Search the records for the word "Text" and report each line that has it.

*EXTRACTED DATA*:
════

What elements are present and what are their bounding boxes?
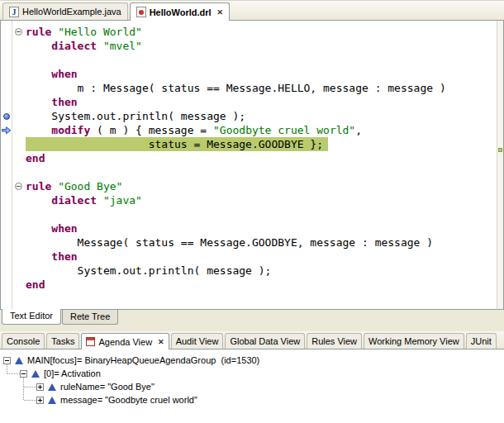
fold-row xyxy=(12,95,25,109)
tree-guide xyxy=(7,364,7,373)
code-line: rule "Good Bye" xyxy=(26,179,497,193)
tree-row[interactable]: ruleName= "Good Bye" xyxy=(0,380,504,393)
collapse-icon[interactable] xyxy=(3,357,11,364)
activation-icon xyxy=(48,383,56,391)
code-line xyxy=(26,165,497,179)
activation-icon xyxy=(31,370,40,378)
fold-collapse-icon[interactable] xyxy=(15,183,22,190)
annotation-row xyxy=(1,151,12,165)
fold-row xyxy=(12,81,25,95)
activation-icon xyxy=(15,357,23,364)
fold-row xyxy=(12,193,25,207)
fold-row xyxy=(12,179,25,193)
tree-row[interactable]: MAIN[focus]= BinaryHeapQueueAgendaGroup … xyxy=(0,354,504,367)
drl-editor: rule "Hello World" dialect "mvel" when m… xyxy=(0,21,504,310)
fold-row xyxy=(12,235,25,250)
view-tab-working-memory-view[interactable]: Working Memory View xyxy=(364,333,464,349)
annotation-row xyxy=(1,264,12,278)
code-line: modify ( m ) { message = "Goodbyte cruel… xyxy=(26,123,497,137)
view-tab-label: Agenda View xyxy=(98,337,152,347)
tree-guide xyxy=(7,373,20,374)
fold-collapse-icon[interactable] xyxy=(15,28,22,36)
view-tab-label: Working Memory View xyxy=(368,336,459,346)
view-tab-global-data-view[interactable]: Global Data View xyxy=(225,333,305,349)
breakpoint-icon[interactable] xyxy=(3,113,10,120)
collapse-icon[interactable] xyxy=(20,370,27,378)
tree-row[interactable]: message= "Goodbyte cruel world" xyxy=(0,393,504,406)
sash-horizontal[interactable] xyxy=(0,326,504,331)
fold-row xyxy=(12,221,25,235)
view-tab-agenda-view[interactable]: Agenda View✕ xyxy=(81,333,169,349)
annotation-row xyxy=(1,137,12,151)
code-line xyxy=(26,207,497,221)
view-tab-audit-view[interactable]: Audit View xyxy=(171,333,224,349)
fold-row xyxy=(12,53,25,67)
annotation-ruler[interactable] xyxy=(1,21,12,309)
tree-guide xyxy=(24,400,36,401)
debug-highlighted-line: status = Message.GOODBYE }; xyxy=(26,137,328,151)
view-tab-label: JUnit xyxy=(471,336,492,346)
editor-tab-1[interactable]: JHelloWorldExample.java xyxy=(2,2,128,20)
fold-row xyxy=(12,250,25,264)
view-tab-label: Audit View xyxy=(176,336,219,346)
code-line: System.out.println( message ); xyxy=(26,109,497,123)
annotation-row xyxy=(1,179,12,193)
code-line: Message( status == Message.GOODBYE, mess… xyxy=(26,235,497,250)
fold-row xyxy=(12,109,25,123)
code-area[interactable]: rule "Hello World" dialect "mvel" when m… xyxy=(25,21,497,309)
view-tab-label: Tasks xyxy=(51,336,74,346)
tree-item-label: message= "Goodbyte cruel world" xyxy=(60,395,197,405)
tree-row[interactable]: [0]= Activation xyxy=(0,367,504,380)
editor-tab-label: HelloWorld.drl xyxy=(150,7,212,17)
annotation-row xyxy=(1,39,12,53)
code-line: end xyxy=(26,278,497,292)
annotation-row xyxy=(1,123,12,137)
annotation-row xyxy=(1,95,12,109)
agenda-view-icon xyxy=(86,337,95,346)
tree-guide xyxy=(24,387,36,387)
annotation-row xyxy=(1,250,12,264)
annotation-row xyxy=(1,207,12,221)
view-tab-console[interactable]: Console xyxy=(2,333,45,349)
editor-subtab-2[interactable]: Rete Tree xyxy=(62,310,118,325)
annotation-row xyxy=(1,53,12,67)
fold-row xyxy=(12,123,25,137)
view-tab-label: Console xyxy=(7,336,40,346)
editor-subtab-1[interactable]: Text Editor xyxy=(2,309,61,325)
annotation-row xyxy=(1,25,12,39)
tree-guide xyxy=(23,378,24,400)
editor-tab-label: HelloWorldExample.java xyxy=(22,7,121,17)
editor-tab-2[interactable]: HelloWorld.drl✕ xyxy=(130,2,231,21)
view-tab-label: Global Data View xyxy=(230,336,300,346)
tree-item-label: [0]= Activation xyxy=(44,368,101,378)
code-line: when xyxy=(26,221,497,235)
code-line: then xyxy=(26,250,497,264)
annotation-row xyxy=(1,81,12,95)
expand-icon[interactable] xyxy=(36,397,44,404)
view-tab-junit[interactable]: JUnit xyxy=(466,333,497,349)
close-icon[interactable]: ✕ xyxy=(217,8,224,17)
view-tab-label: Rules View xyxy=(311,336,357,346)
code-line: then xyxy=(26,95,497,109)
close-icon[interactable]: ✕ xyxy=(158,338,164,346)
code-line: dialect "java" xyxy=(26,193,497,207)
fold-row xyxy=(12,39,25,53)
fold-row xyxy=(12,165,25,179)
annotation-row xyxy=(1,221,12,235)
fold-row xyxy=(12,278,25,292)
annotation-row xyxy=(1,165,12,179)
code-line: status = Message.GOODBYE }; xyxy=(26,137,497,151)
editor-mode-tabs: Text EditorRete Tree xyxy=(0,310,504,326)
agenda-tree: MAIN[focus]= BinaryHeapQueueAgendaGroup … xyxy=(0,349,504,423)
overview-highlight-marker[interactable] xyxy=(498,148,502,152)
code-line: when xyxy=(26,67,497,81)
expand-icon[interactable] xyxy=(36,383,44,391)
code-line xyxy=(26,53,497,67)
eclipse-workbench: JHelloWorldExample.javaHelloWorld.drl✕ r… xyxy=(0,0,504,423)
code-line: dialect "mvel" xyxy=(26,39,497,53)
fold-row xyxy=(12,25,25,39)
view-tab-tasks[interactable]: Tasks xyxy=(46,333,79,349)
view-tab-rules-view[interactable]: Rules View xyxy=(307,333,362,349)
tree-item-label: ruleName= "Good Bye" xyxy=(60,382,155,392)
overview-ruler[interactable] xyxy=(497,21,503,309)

════

*SOLUTION FOR THIS PROBLEM*:
editor-subtab-1[interactable]: Text Editor xyxy=(2,309,61,325)
editor-mode-tabs: Text EditorRete Tree xyxy=(0,310,504,326)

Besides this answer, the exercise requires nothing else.